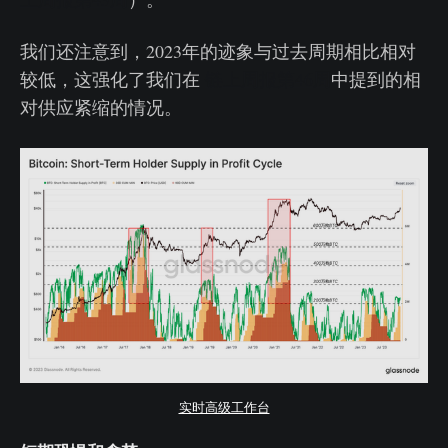
我们还注意到，2023年的迹象与过去周期相比相对
较低，这强化了我们在
链上周报第46周
中提到的相
对供应紧缩的情况。
实时高级工作台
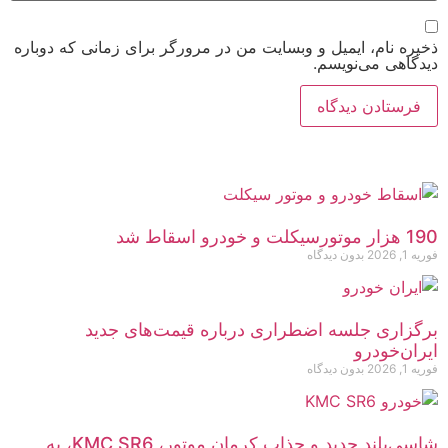
ذخیره نام، ایمیل و وبسایت من در مرورگر برای زمانی که دوباره
دیدگاهی می‌نویسم.
190 هزار موتورسیکلت و خودرو اسقاط شد
فوریه 1, 2026
بدون دیدگاه
برگزاری جلسه اضطراری درباره قیمت‌های جدید
ایران‌خودرو
فوریه 1, 2026
بدون دیدگاه
شاسی‌بلند جدید و جذاب کرمان موتور، KMC SR6، به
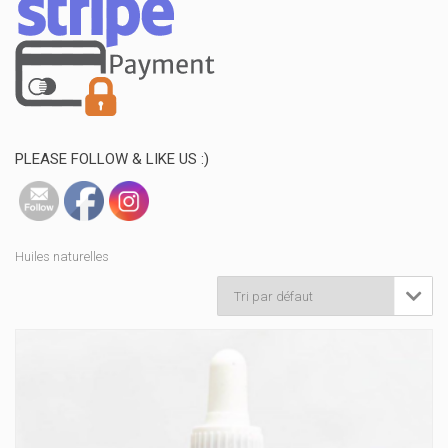
PLEASE FOLLOW & LIKE US :)
Huiles naturelles

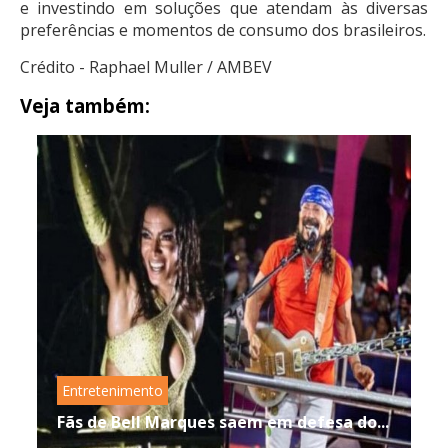
e investindo em soluções que atendam às diversas
preferências e momentos de consumo dos brasileiros.
Crédito - Raphael Muller / AMBEV
Veja também:
Entretenimento
Fãs de Bell Marques saem em defesa do...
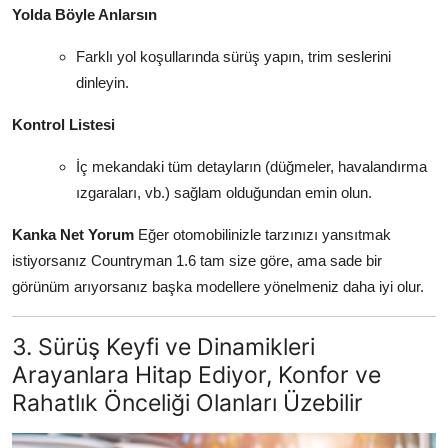
Yolda Böyle Anlarsın
Farklı yol koşullarında sürüş yapın, trim seslerini
dinleyin.
Kontrol Listesi
İç mekandaki tüm detayların (düğmeler, havalandırma
ızgaraları, vb.) sağlam olduğundan emin olun.
Kanka Net Yorum
Eğer otomobilinizle tarzınızı yansıtmak
istiyorsanız Countryman 1.6 tam size göre, ama sade bir
görünüm arıyorsanız başka modellere yönelmeniz daha iyi olur.
3. Sürüş Keyfi ve Dinamikleri
Arayanlara Hitap Ediyor, Konfor ve
Rahatlık Önceliği Olanları Üzebilir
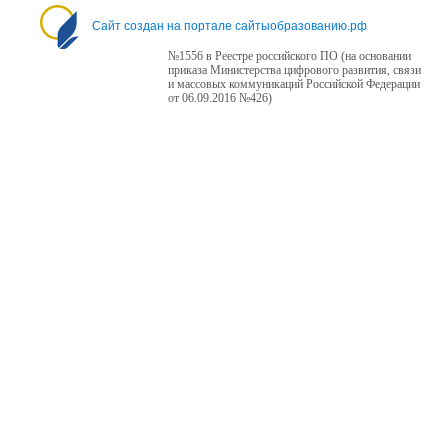
Сайт создан на портале сайтыобразованию.рф
№1556 в Реестре российского ПО (на основании
приказа Министерства цифрового развития, связи
и массовых коммуникаций Российской Федерации
от 06.09.2016 №426)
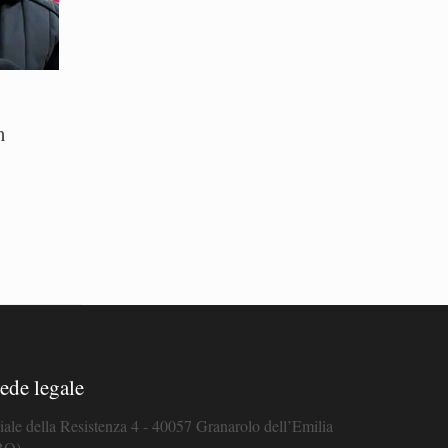
n
ede legale
iale della Resistenza 4 - 40057 Granarolo dell’Emilia
BO)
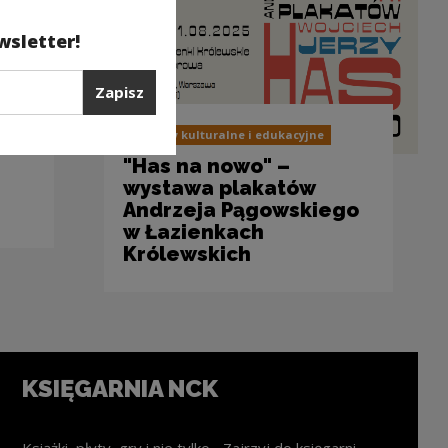
wsletter!
Zapisz
Projekty kulturalne i edukacyjne
"Has na nowo" –
wystawa plakatów
Andrzeja Pągowskiego
w Łazienkach
Królewskich
KSIĘGARNIA NCK
Książki, płyty, gry i nie tylko... Zajrzyj do księgarni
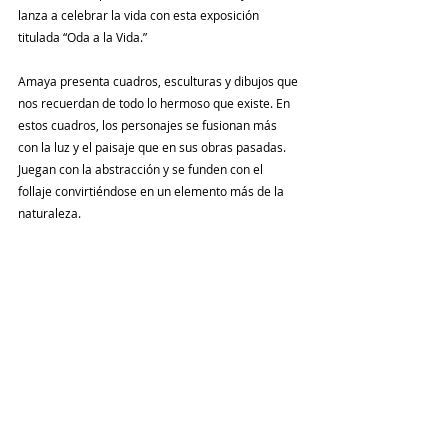
lanza a celebrar la vida con esta exposición 
titulada “Oda a la Vida.”
Amaya presenta cuadros, esculturas y dibujos que 
nos recuerdan de todo lo hermoso que existe. En 
estos cuadros, los personajes se fusionan más  
con la luz y el paisaje que en sus obras pasadas. 
Juegan con la abstracción y se funden con el 
follaje convirtiéndose en un elemento más de la 
naturaleza. 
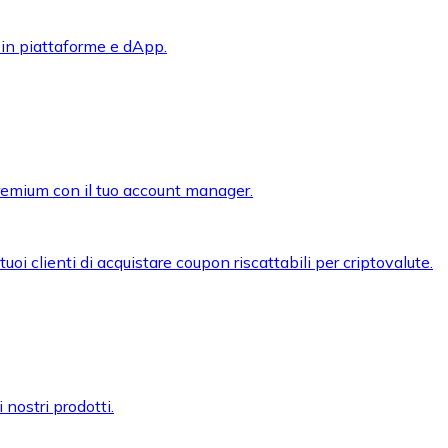
 in piattaforme e dApp.
premium con il tuo account manager.
oi clienti di acquistare coupon riscattabili per criptovalute.
 nostri prodotti.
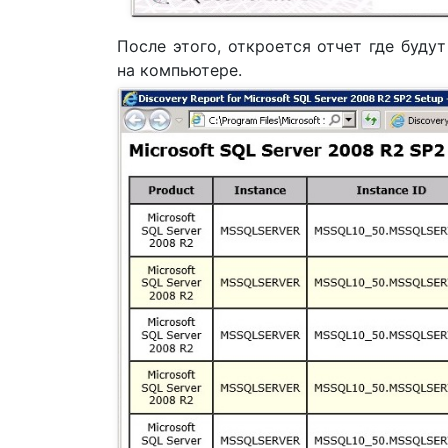
После этого, откроется отчет где буд
на компьютере.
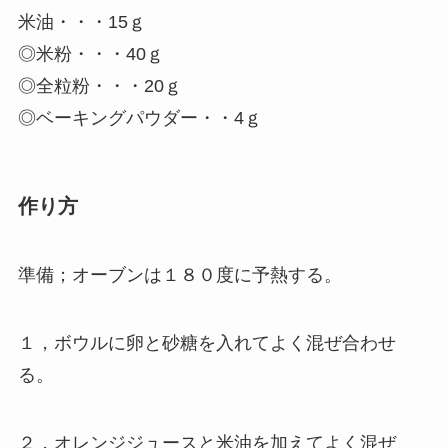
米油・・・15ｇ
◎米粉・・・40ｇ
◎全粒粉・・・20ｇ
◎ベーキングパウダー・・4ｇ
作り方
準備；オーブンは１８０度に予熱する。
１，ボウルに卵と砂糖を入れてよく混ぜ合わせ
る。
２，オレンジジュースと米油を加えてよく混ぜ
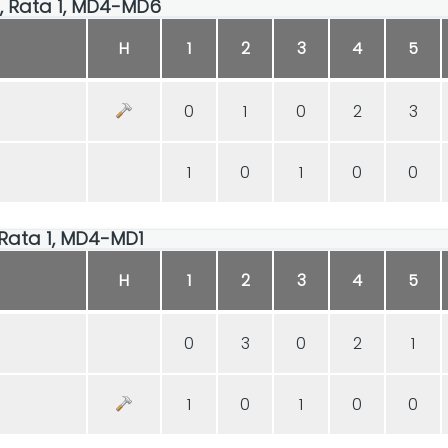
30, Rata 1, MD4-MD6
H
1
2
3
4
5
0
1
0
2
3
1
0
1
0
0
0, Rata 1, MD4-MD1
H
1
2
3
4
5
0
3
0
2
1
1
0
1
0
0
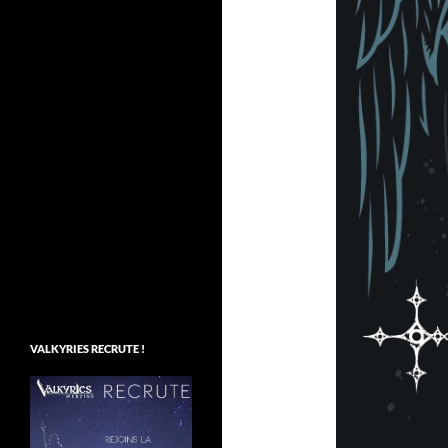
VALKYRIES RECRUTE !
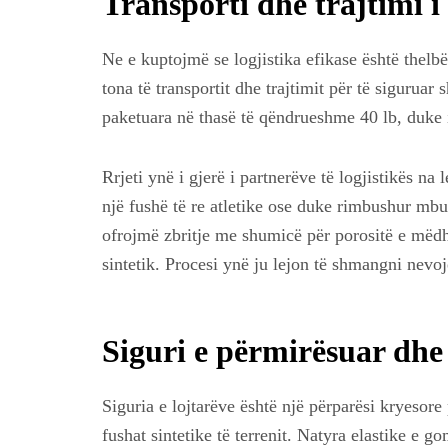
Transporti dhe trajtimi i
Ne e kuptojmë se logjistika efikase është thelbës
tona të transportit dhe trajtimit për të siguru
paketuara në thasë të qëndrueshme 40 lb, duke i b
Rrjeti ynë i gjerë i partnerëve të logjistikës n
një fushë të re atletike ose duke rimbushur mbu
ofrojmë zbritje me shumicë për porositë e mëd
sintetik. Procesi ynë ju lejon të shmangni nevo
Siguri e përmirësuar dhe
Siguria e lojtarëve është një përparësi kryesor
fushat sintetike të terrenit. Natyra elastike e 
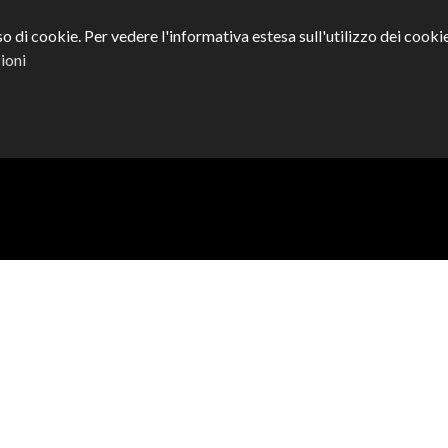
o di cookie. Per vedere l'informativa estesa sull'utilizzo dei cookie 
HOME
CHI SIAMO
ioni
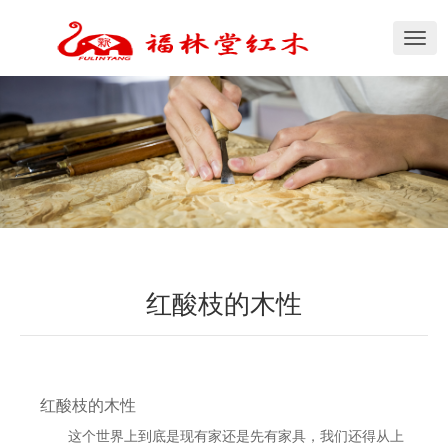
切
换
导
航
红酸枝的木性
红酸枝的木性
这个世界上到底是现有家还是先有家具，我们还得从上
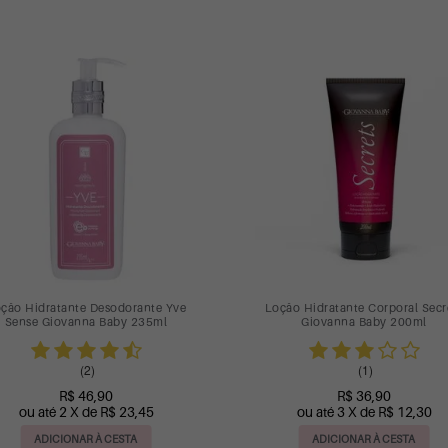
Next
ay Preventivo de Assaduras Baby &
Desodorante Aerosol 72h Blan
y & Gaby Giovanna Baby
Vanilla 150ml
150ml
(13)
(1)
R$ 25,90
R$ 16,90
ou até 2 X de R$ 12,95
R$ 14,36
ADICIONAR À CESTA
ADICIONAR À CESTA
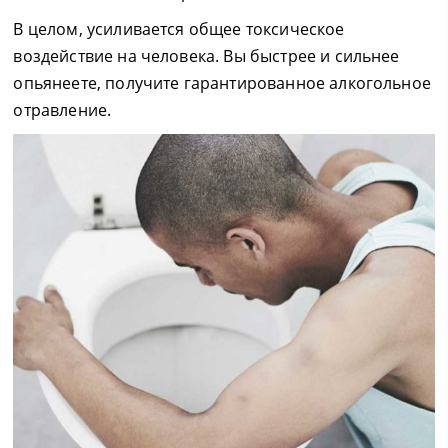
В целом, усиливается общее токсическое
воздействие на человека. Вы быстрее и сильнее
опьянеете, получите гарантированное алкогольное
отравление.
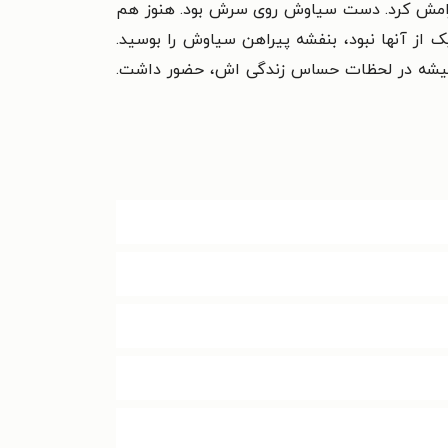
آرامش کرد. دست سیاوش روی سرش بود. هنوز هم
 از آنها نبود، بنفشه پیراهن سیاوش را بوسید.
 همیشه در لحظات حساس زندگی اش، حضور داشت.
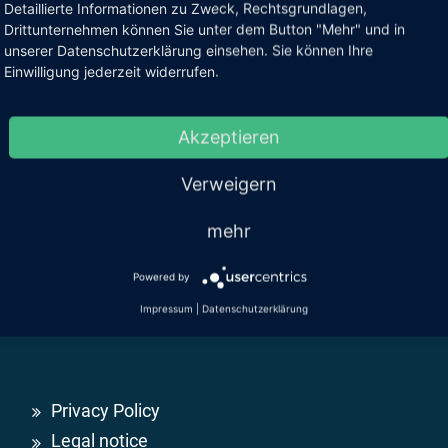
Detaillierte Informationen zu Zweck, Rechtsgrundlagen,
w
Drittunternehmen können Sie unter dem Button "Mehr" und in
unserer Datenschutzerklärung einsehen. Sie können Ihre
tics)
Einwilligung jederzeit widerrufen.
n
Akzeptieren
Verweigern
mehr
Powered by
Impressum
|
Datenschutzerklärung
Privacy Policy
Legal notice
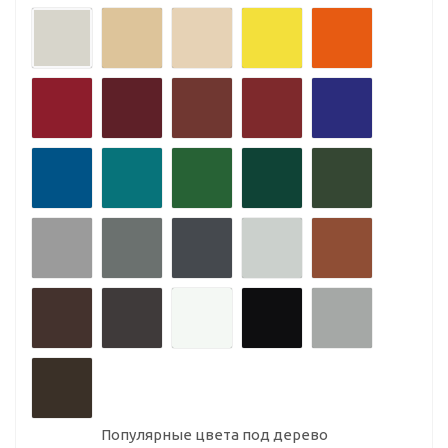
Популярные цвета под дерево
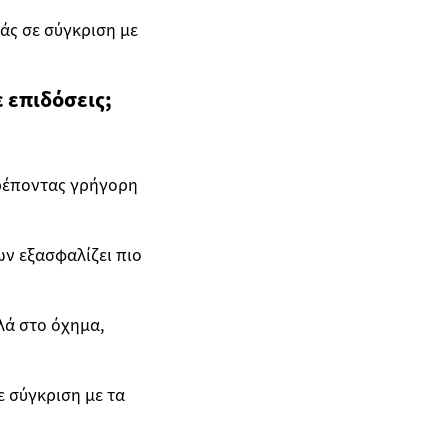
άς σε σύγκριση με
 επιδόσεις;
τρέποντας γρήγορη
ν εξασφαλίζει πιο
λά στο όχημα,
 σύγκριση με τα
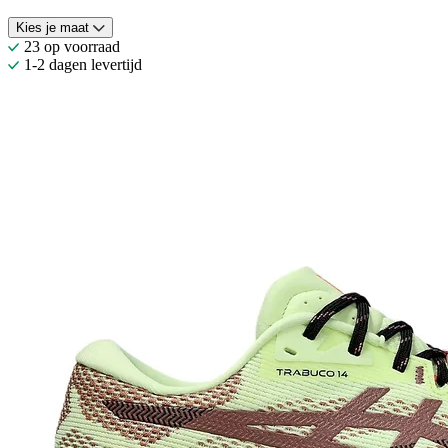
Kies je maat
23 op voorraad
1-2 dagen levertijd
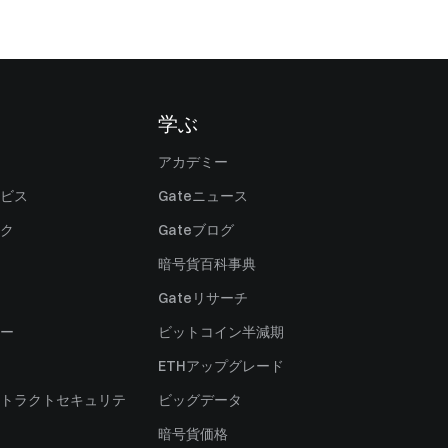
学ぶ
アカデミー
ビス
Gateニュース
ク
Gateブログ
暗号貨百科事典
Gateリサーチ
ー
ビットコイン半減期
ETHアップグレード
トラクトセキュリテ
ビッグデータ
暗号貨価格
┄┄┄┄┄┄┄┄┄┄┄┄┄┄┄┄┄┄┄┄
TASK DIRECTIONS: What is needed is an exact copy of only the lines above from the one with "preferências e momentos" to the one with "Rrjeti ynë i", both kept, with every picture left out.

ANSWER TO THIS PROBLEM:
preferências e momentos de consumo dos brasileiros.
Crédito - Raphael Muller / AMBEV
Veja também:
Entretenimento
Fãs de Bell Marques saem em defesa do...
Yolda Böyle Anlarsın
Farklı yol koşullarında sürüş yapın, trim seslerini
dinleyin.
Kontrol Listesi
İç mekandaki tüm detayların (düğmeler, havalandırma
ızgaraları, vb.) sağlam olduğundan emin olun.
Kanka Net Yorum
Eğer otomobilinizle tarzınızı yansıtmak
istiyorsanız Countryman 1.6 tam size göre, ama sade bir
görünüm arıyorsanız başka modellere yönelmeniz daha iyi olur.
3. Sürüş Keyfi ve Dinamikleri
Arayanlara Hitap Ediyor, Konfor ve
Rahatlık Önceliği Olanları Üzebilir
Сайт создан на портале сайтыобразованию.рф
№1556 в Реестре российского ПО (на основании
приказа Министерства цифрового развития, связи
и массовых коммуникаций Российской Федерации
от 06.09.2016 №426)
n
ede legale
iale della Resistenza 4 - 40057 Granarolo dell’Emilia
BO)
wsletter!
Zapisz
Projekty kulturalne i edukacyjne
"Has na nowo" –
wystawa plakatów
Andrzeja Pągowskiego
w Łazienkach
Królewskich
KSIĘGARNIA NCK
Książki, płyty, gry i nie tylko... Zajrzyj do księgarni
lanza a celebrar la vida con esta exposición 
titulada “Oda a la Vida.”
Amaya presenta cuadros, esculturas y dibujos que 
nos recuerdan de todo lo hermoso que existe. En 
estos cuadros, los personajes se fusionan más  
con la luz y el paisaje que en sus obras pasadas. 
Juegan con la abstracción y se funden con el 
follaje convirtiéndose en un elemento más de la 
naturaleza. 
 in piattaforme e dApp.
premium con il tuo account manager.
oi clienti di acquistare coupon riscattabili per criptovalute.
 nostri prodotti.
После этого, откроется отчет где буд
на компьютере.
米油・・・15ｇ
◎米粉・・・40ｇ
◎全粒粉・・・20ｇ
◎ベーキングパウダー・・4ｇ
作り方
準備；オーブンは１８０度に予熱する。
１，ボウルに卵と砂糖を入れてよく混ぜ合わせ
る。
２，オレンジジュースと米油を加えてよく混ぜ
30, Rata 1, MD4-MD6
H
1
2
3
4
5
0
1
0
2
3
1
0
1
0
0
0, Rata 1, MD4-MD1
H
1
2
3
4
5
0
3
0
2
1
1
0
1
0
0
VALKYRIES RECRUTE !
Transporti dhe trajtimi i
Ne e kuptojmë se logjistika efikase është thelbës
tona të transportit dhe trajtimit për të siguru
paketuara në thasë të qëndrueshme 40 lb, duke i b
Rrjeti ynë i gjerë i partnerëve të logjistikës n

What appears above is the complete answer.